• What to do
In the listing below, locate the line containing "서버접속 (36, 1956)" and the line containing "게임 (24, 2177)". Output both of them and every line between, exactly as written, and nothing more.

• Data under study

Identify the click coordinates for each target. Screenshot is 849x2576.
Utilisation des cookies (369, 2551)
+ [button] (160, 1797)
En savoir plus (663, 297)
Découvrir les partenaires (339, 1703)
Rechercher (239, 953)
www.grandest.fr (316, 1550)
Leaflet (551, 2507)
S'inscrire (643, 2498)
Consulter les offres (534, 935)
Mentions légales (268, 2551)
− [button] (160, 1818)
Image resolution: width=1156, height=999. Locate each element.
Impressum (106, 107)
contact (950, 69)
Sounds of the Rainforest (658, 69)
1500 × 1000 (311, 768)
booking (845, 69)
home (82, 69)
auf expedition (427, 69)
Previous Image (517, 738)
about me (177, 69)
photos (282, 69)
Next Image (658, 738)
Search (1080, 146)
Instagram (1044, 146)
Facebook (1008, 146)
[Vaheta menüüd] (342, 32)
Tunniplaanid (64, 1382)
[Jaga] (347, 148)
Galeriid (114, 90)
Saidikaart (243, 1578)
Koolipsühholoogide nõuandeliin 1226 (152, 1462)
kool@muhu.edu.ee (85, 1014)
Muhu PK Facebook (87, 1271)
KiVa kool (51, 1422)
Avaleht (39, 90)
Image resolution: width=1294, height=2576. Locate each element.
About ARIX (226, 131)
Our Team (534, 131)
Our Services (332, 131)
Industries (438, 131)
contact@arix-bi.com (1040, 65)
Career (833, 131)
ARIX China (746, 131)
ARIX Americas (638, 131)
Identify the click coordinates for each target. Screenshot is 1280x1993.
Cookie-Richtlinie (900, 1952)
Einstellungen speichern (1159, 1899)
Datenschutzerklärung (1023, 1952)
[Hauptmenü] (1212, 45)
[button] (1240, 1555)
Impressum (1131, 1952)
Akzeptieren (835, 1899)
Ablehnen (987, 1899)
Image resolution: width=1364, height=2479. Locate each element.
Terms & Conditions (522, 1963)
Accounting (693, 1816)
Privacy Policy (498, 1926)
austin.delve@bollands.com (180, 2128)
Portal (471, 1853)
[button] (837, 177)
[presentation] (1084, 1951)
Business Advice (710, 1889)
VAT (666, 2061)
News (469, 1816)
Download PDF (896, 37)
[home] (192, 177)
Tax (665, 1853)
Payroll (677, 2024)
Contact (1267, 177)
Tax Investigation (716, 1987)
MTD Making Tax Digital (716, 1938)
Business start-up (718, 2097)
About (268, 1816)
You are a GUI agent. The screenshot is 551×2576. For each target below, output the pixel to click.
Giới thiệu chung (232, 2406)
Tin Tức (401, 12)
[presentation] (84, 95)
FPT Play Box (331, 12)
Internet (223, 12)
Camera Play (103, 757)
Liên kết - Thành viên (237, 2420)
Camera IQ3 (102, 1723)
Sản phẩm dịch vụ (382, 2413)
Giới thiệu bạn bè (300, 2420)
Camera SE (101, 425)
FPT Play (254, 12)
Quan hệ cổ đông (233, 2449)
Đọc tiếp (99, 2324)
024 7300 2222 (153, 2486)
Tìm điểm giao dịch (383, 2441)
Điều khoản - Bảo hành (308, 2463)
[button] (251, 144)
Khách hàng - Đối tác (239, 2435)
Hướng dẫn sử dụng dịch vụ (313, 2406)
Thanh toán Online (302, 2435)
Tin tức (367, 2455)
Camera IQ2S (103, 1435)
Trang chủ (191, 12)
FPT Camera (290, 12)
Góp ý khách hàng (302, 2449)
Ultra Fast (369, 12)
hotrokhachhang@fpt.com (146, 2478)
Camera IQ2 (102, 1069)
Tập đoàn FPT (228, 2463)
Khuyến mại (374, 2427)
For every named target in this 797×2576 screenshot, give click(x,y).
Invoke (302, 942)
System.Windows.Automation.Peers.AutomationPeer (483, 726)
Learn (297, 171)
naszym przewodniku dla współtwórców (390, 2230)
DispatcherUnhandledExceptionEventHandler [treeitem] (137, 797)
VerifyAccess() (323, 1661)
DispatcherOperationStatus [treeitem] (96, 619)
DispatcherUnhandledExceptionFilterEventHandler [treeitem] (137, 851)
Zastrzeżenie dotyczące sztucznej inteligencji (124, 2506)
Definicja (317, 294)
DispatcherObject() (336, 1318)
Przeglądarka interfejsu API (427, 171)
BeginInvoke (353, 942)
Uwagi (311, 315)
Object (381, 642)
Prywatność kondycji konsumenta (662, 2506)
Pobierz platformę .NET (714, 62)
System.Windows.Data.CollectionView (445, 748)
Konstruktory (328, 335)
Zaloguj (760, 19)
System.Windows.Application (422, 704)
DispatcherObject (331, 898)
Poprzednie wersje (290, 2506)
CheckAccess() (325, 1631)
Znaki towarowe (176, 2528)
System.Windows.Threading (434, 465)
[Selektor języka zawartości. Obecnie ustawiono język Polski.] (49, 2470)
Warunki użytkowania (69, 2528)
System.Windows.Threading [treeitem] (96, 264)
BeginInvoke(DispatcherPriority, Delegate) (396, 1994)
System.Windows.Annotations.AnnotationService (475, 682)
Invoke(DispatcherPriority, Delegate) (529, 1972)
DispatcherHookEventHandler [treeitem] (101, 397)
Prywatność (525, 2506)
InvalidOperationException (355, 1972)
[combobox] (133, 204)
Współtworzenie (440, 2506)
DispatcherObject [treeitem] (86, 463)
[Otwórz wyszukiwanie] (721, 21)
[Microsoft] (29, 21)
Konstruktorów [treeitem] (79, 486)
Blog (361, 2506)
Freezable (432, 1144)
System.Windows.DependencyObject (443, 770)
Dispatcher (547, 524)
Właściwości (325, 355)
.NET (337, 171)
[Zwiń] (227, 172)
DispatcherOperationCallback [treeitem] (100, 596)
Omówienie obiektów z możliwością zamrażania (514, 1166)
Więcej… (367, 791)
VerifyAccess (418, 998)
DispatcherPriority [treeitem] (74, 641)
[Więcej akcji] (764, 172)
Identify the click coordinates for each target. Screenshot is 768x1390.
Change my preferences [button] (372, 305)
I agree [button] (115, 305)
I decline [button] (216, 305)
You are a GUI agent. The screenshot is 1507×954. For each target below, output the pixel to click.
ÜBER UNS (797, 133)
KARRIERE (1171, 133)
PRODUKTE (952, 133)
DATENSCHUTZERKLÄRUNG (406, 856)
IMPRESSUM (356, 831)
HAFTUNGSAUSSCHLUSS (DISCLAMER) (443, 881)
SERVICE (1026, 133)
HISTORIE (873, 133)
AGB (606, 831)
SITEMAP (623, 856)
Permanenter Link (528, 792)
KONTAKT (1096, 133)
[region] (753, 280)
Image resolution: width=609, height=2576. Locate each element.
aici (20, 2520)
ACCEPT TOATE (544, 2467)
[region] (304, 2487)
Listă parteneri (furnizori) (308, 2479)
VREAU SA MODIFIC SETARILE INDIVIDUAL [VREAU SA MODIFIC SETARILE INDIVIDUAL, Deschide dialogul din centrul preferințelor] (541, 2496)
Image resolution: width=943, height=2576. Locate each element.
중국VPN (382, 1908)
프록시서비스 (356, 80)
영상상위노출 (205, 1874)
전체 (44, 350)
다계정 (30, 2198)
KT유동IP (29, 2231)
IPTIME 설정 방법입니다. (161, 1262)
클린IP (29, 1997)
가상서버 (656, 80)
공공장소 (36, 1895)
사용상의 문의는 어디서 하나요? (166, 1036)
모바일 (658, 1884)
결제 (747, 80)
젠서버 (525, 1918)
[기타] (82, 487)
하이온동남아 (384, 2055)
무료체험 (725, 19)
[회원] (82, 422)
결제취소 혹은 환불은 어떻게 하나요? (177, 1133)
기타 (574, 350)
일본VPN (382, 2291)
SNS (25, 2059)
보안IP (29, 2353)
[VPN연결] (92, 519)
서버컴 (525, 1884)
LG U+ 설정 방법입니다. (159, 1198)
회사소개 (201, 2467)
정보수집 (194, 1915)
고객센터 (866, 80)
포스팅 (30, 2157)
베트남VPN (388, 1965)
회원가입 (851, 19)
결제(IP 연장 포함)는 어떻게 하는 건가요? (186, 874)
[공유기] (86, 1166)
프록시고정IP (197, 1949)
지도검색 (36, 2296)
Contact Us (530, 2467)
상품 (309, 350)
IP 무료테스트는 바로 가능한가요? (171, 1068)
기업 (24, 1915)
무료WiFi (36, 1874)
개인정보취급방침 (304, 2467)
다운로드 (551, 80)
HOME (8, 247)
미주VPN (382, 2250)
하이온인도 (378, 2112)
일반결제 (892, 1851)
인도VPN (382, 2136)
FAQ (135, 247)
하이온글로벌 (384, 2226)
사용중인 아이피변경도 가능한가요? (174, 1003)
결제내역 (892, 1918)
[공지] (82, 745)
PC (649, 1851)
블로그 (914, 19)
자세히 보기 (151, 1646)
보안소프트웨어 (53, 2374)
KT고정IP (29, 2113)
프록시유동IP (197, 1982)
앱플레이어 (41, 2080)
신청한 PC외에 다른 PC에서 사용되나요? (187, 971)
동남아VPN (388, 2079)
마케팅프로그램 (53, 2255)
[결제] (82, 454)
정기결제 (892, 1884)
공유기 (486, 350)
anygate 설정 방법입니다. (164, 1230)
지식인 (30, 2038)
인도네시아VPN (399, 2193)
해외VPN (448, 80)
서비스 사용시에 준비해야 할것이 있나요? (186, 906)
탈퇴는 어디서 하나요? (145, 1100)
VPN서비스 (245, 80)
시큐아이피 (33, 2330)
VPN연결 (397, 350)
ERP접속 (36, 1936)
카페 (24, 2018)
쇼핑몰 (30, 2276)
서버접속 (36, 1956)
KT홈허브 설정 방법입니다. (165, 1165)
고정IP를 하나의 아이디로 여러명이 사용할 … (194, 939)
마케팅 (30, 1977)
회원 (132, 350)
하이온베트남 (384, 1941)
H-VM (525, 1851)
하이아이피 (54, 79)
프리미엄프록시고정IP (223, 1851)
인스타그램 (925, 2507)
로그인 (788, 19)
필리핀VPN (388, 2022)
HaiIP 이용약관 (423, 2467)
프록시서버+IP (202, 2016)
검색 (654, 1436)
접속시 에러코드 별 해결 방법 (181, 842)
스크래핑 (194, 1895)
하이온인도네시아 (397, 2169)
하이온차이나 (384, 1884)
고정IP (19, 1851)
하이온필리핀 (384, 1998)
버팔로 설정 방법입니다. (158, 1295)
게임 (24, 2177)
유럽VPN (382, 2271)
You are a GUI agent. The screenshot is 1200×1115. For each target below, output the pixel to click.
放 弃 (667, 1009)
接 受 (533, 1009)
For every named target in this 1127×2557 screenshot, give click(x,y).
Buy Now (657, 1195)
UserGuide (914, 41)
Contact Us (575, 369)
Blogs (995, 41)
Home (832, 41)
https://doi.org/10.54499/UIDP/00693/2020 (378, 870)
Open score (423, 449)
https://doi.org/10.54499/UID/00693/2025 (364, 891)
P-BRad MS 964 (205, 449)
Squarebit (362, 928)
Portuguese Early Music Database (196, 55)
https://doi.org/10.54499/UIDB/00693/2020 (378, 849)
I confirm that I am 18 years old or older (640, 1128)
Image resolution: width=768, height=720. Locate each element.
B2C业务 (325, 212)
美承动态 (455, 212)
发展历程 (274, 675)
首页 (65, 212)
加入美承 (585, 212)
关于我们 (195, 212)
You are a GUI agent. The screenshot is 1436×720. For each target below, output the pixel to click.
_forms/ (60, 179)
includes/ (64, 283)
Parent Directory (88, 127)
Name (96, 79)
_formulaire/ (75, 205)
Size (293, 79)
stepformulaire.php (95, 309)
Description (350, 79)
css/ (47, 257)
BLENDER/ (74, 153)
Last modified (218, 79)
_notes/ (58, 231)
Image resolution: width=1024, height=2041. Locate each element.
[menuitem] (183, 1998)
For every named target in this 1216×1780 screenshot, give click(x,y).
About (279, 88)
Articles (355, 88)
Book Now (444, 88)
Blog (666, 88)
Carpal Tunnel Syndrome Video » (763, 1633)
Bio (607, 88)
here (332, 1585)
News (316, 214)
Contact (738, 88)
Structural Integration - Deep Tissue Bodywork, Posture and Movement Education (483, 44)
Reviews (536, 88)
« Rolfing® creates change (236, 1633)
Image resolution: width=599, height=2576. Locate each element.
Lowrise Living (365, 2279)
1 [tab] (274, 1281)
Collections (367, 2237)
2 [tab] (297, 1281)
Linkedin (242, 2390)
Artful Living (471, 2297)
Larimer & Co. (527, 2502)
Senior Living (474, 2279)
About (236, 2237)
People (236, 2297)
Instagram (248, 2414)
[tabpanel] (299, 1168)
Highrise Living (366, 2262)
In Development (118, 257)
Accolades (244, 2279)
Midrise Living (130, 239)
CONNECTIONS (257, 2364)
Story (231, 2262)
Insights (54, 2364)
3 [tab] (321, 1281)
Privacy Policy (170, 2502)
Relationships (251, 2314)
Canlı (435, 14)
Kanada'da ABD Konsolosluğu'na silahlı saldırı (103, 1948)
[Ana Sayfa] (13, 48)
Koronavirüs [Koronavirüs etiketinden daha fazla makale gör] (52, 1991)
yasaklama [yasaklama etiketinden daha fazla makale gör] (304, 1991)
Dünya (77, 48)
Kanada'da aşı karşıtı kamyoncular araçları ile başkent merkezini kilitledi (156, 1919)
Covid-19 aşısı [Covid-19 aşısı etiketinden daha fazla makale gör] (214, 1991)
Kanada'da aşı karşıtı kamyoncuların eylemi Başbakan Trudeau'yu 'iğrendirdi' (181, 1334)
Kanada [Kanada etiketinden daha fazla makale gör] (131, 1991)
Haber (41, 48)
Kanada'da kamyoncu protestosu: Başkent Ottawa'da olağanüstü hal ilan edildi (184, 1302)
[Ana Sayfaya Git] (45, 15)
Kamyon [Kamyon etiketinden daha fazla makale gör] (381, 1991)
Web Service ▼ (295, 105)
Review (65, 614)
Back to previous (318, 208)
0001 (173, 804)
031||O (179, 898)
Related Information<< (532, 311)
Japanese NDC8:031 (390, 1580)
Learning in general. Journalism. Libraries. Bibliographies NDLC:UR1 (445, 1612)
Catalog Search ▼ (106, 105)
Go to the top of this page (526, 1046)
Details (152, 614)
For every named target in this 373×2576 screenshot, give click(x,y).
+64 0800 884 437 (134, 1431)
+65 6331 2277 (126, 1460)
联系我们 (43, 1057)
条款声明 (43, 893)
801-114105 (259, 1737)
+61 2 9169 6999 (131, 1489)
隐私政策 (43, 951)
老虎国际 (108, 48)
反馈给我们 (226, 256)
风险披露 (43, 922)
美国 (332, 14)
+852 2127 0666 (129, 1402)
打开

• Solution
서버접속 (36, 1956)
KT홈허브 설정 방법입니다. (165, 1165)
고정IP를 하나의 아이디로 여러명이 사용할 … (194, 939)
마케팅 (30, 1977)
회원 (132, 350)
하이온베트남 (384, 1941)
H-VM (525, 1851)
하이아이피 (54, 79)
프리미엄프록시고정IP (223, 1851)
인스타그램 (925, 2507)
로그인 (788, 19)
필리핀VPN (388, 2022)
HaiIP 이용약관 (423, 2467)
프록시서버+IP (202, 2016)
검색 (654, 1436)
접속시 에러코드 별 해결 방법 (181, 842)
스크래핑 (194, 1895)
하이온인도네시아 (397, 2169)
하이온차이나 (384, 1884)
고정IP (19, 1851)
하이온필리핀 (384, 1998)
버팔로 설정 방법입니다. (158, 1295)
게임 (24, 2177)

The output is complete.